Sardou, Romain – Kein Entrinnen

Viele Leute fühlen sich dazu berufen, ihr Leben niederzuschreiben, in der Hoffnung, dass sich jemand dafür interessiert. Doch nur mal angenommen, jemand würde sich ein Leben konstruieren, es nach seinen Vorstellungen nachspielen und dann aufschreiben? Das ist sicherlich eine harmlose Spinnerei – es sei denn, sie passiert in dem Thriller „Kein Entrinnen“ des Franzosen Romain Sardou.

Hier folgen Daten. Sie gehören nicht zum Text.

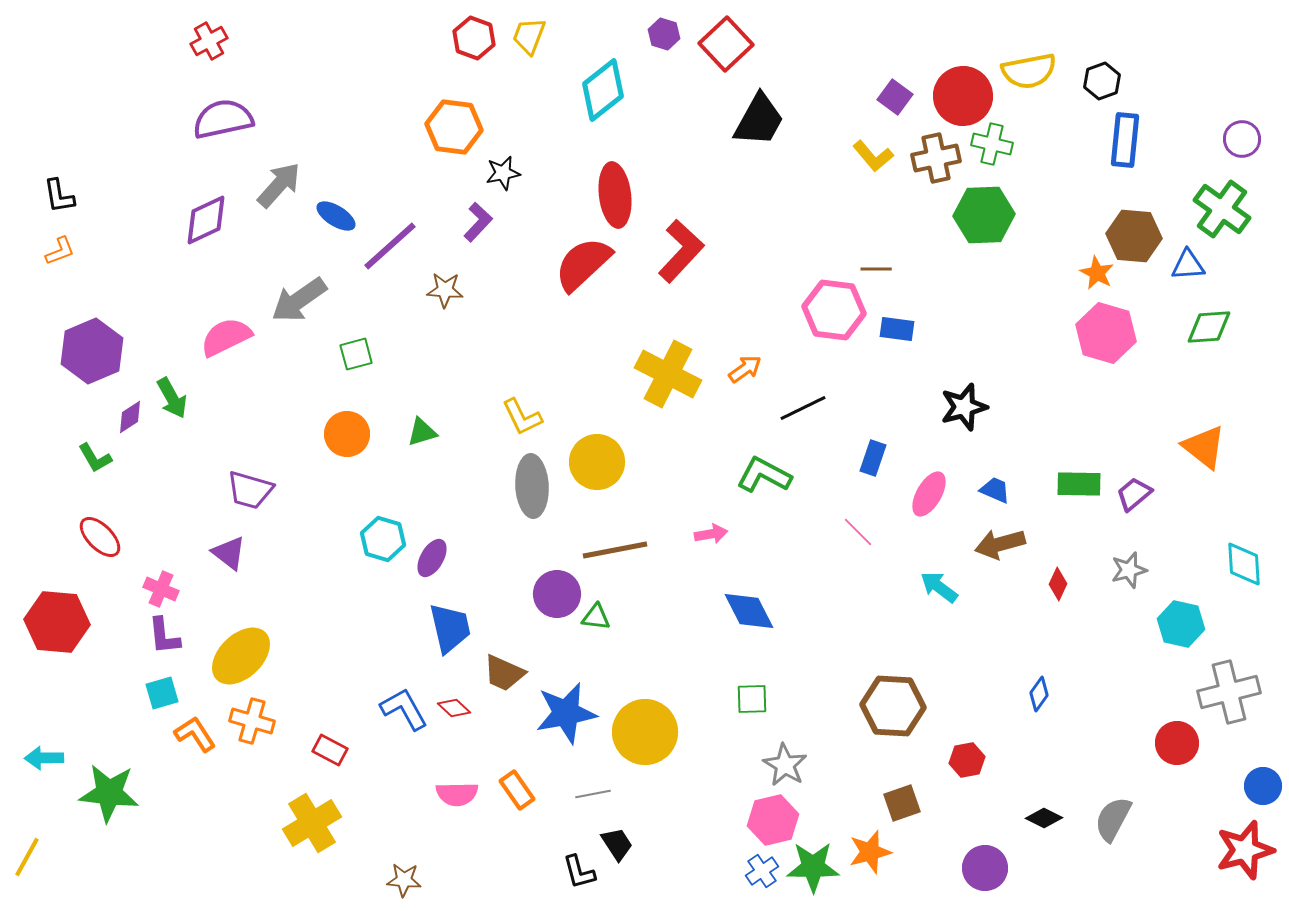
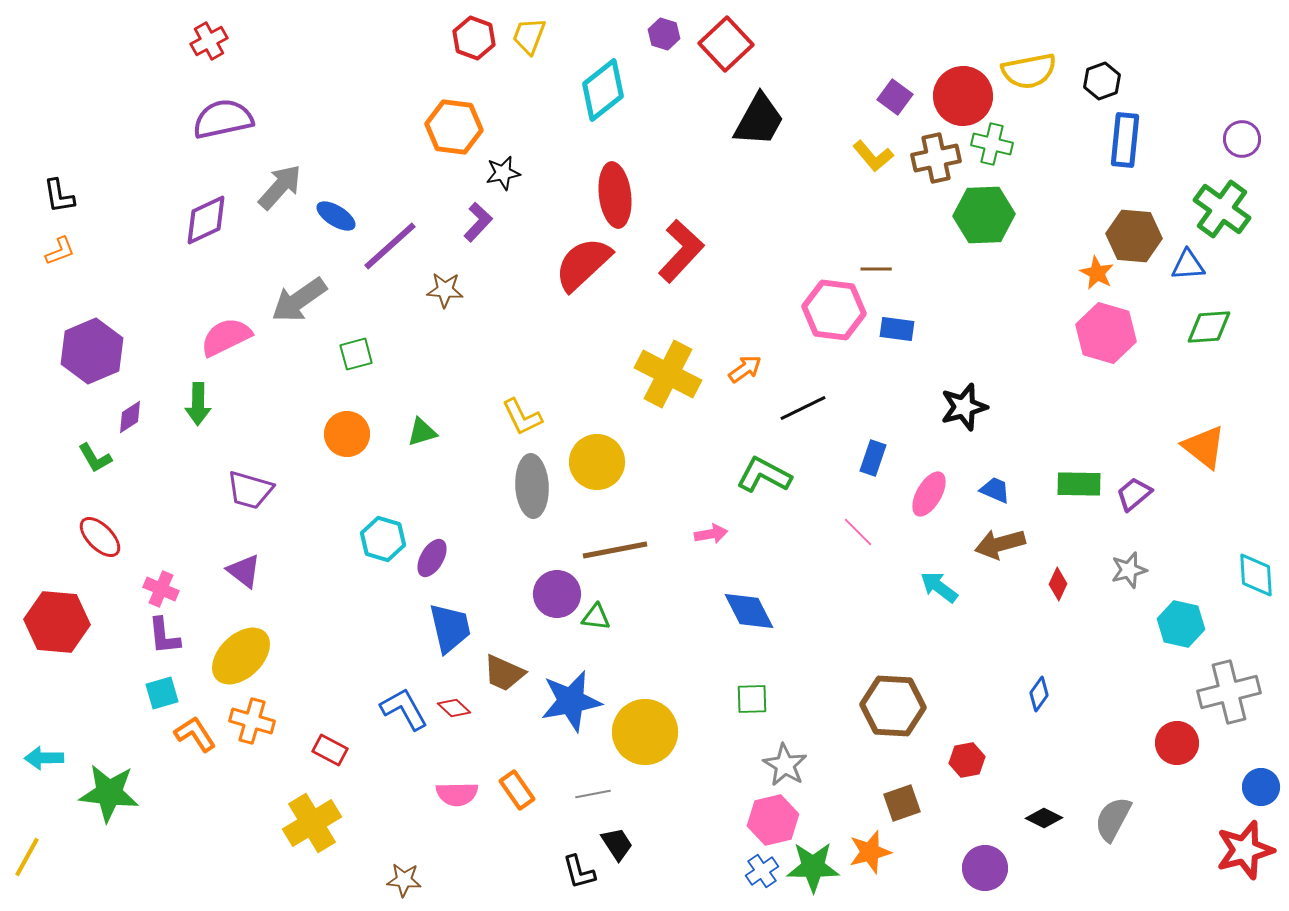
gray arrow at (279, 185): moved 1 px right, 2 px down
green arrow at (172, 398): moved 26 px right, 6 px down; rotated 30 degrees clockwise
purple triangle at (229, 553): moved 15 px right, 18 px down
cyan diamond at (1244, 564): moved 12 px right, 11 px down
blue star at (566, 713): moved 5 px right, 12 px up
blue circle at (1263, 786): moved 2 px left, 1 px down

Überraschenderweise spielt das Buch aber nicht in Frankreich, sondern in den USA, wo Sardou eine ganze Weile als Drehbuchschreiber in Los Angeles gewohnt und gearbeitet hat. Es spielt allerdings nicht in der tobenden Großstadt, sondern in einer ruhigen Gegend. Das Örtchen New Hampshire ist an und für sich sehr beschaulich, so dass Chief Inspector Stu Sheridan selten wirklich viel zu tun hat. Doch dann werden an einem Wintertag 24 Leichen auf einmal an einer Baustelle gefunden.

Alle Opfer starben auf die gleiche Art und Weise und besitzen kaum gemeinsame Merkmale, sie sind noch nicht mal aus der Gegend. Sheridan wird sehr schnell klar, dass hier etwas nicht stimmt. Ein verabredeter Massenselbstmord? Das Werk einer Sekte? Der gesetzte Gesetzeshüter schaltet das FBI ein, obwohl er deren Art, solche Fälle sofort an sich zu reißen, eigentlich nicht leiden kann. Und tatsächlich nimmt das FBI sich nicht nur dieses Falles sofort an, sondern verhängt auch noch eine Nachrichtensperre und schließt Sheridan völlig aus den Ermittlungen aus. Dieses totale Abriegeln kommt ihm dann doch etwas eigentümlich vor. Was hat das FBI zu verbergen, dass es noch nicht mal die Familien der Toten benachrichtigt? Verbotenerweise ermittelt er mit zwei Kollegen weiter.

Währenddessen zieht der junge Professor Frank Franklin an die nahe Universität, wo er Kreatives Schreiben unterrichten soll. Ihm gefällt der beschauliche Ort, doch er merkt schnell, dass das Universitätsgelände ein paar Geheimnisse verbirgt. Wenig später findet Sheridan endlich eine Gemeinsamkeit bei den Opfern des Massenmordes: Sie alle waren Fan eines Schriftstellers. Um an diesen heranzukommen, kontaktiert Sheridan Franklin und bittet ihn um seine Mithilfe, nicht ahnend, dass wesentlich mehr hinter dem Mord steckt, als er je gedacht hätte …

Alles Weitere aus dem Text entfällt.